Fantastic Four Adventures is part of Marvel UK's 'Collector's Edition' line.  It is being published by Panini Comics but reprints Marvel Comics from the United States. It began in 2005 around the release of the Fantastic Four film and follows the format established by the Collector's Edition Range. Fantastic Four Adventures is sold once every 28 days through newsagents, although a subscription offer is available. Fantastic Four Adventures retailed at £2.40 upon its release, but rising in printing costs have seen the price rise to £2.50 and then onto the current price of £2.95. It was announced at the end of 2011 that Fantastic Four Adventures would cease publication with its final issue in March 2012, only to be replaced by a new CE, Incredible Hulks.

Format
Fantastic Four Adventures has 76 pages of which there is a contents page on the inside cover and a letters page on the inside back cover, named the "Fantastic Forum". It features very few advertisements, normally 4 of the 76 pages, which is very few compared to the American comics it reprints. All the advertisements are for Marvel-related merchandise. So far, only the first issue is the only one published to be extended to 100 pages. The cover is made out of a thick card unlike the US comics which is made of normal glossy paper. The printing work is of high quality. It currently reprints modern (about two years old) Fantastic Four comics as two of its three 22-page stories.  The 3rd story is a 'classic' story, a story originally printed in the 1960s. Currently it is reprinting the original Fantastic Four stories by Stan Lee and Jack Kirby that established the characters from issue 1, but ended with 'The Thing No More', first printed within Fantastic Four #78. No classic featured in the last issue.

Content
It began by printing stories by Carlos Pacheco and the run by Mark Waid and the late Mike Wieringo, but last printed Mark Millar's and Jonathan Hickman's individual runs on Fantastic Four.

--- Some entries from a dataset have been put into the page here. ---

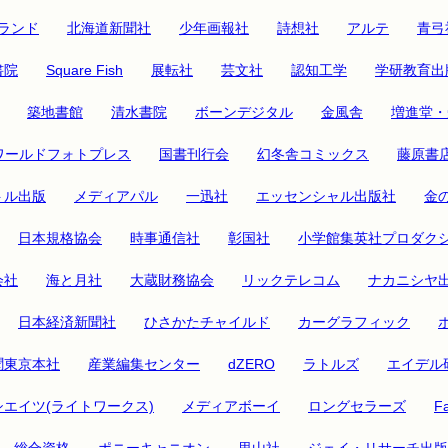
ランド
北海道新聞社
少年画報社
詩想社
アルテ
青弓
書院
Square Fish
展転社
芸文社
認知工学
学研教育出
築地書館
清水書院
ボーンデジタル
金風舎
増進堂・
ワールドフォトプレス
国書刊行会
幻冬舎コミックス
藤原書
トル出版
メディアパル
一迅社
エッセンシャル出版社
金
日本規格協会
時事通信社
彰国社
小学館集英社プロダク
会社
海と月社
大蔵財務協会
リックテレコム
ナカニシヤ
日本経済新聞社
ひさかたチャイルド
カーグラフィック
聞東京本社
産業編集センター
dZERO
ラトルズ
エイデル
シエイツ(ライトワークス)
メディアボーイ
ロングセラーズ
Fa
総合資格
ポニーキャニオン
里山社
ジェイ・リサーチ出版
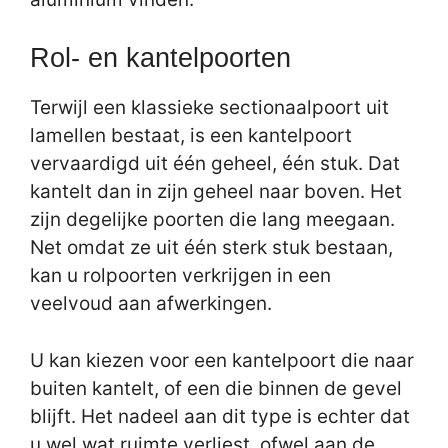
Rol- en kantelpoorten
Terwijl een klassieke sectionaalpoort uit
lamellen bestaat, is een kantelpoort
vervaardigd uit één geheel, één stuk. Dat
kantelt dan in zijn geheel naar boven. Het
zijn degelijke poorten die lang meegaan.
Net omdat ze uit één sterk stuk bestaan,
kan u rolpoorten verkrijgen in een
veelvoud aan afwerkingen.
U kan kiezen voor een kantelpoort die naar
buiten kantelt, of een die binnen de gevel
blijft. Het nadeel aan dit type is echter dat
u wel wat ruimte verliest, ofwel aan de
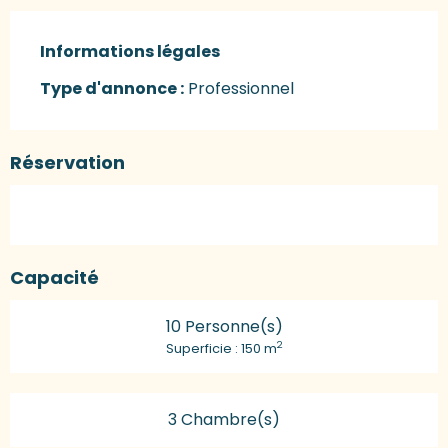
Informations légales
Informations légales
Type d'annonce :
Professionnel
Réservation
Capacité
10 Personne(s)
2
Superficie : 150 m
3 Chambre(s)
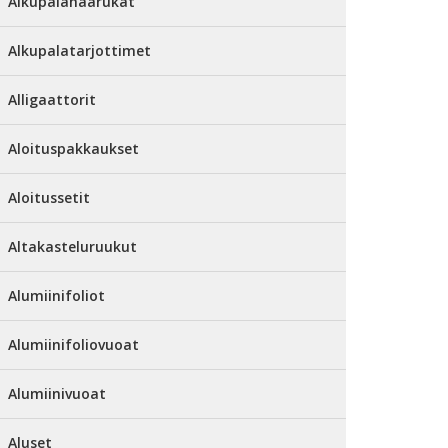
Alkupalahaarukat
Alkupalatarjottimet
Alligaattorit
Aloituspakkaukset
Aloitussetit
Altakasteluruukut
Alumiinifoliot
Alumiinifoliovuoat
Alumiinivuoat
Aluset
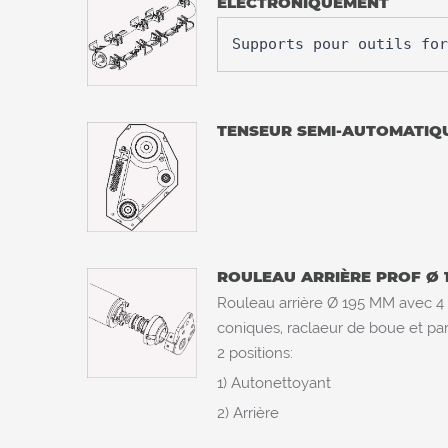
ELECTRONIQUEMENT
Supports pour outils for
TENSEUR SEMI-AUTOMATIQ
ROULEAU ARRIÈRE PROF Ø
Rouleau arrière Ø 195 MM avec 4
coniques, raclaeur de boue et pa
2 positions:
1) Autonettoyant
2) Arrière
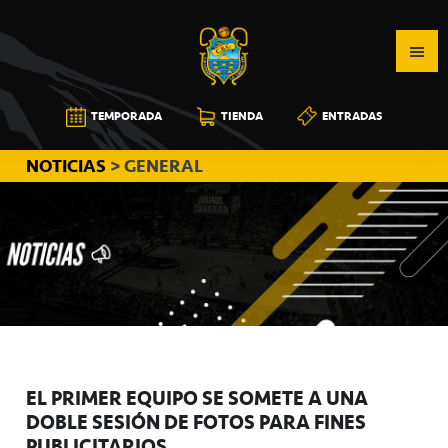
Saltar
Saltar
Saltar
a
al
a
la
contenido
la
navegación
principal
barra
CB
TEMPORADA
TIENDA
ENTRADAS
principal
lateral
CANARIAS
principal
NOTICIAS
> GENERAL
EL PRIMER EQUIPO SE SOMETE A UNA
DOBLE SESIÓN DE FOTOS PARA FINES
PUBLICITARIOS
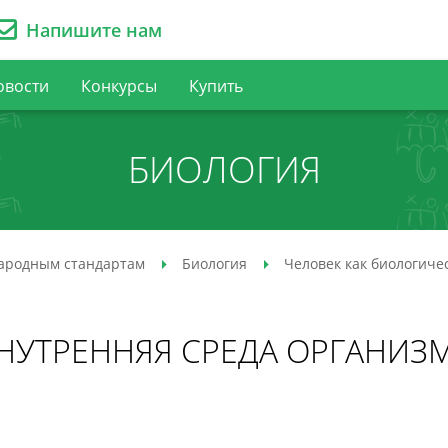
Напишите нам
овости
Конкурсы
Купить
БИОЛОГИЯ
ародным стандартам
Биология
Человек как биологиче
НУТРЕННЯЯ СРЕДА ОРГАНИЗ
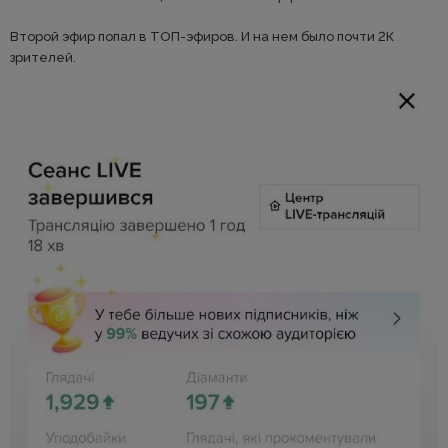
Второй эфир попал в ТОП-эфиров. И на нем было почти 2К
зрителей.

It has also printed the Thing miniseries Freakshow, Reed Richards Before the Fantastic Four, as well as Fantastic Four: The End. The comic magazine ended with the final arc of 'Three', the story that depicted the death of Johnny Storm, and a story entitled 'Uncles', originally printed in issue #588 of the US publication of Fantastic Four.

Readers will be unable to read the tales by Hickman depicting the aftermath of Johnny Storm's death which results in the formation of the FF featuring Spider-man, or The Human Torch's return, due to the cancellation of the publication. However, the Spider-man arc entitled 'Fantastic Voyage' will feature in 'Astonishing Spider-man' #67-68, published by Panini.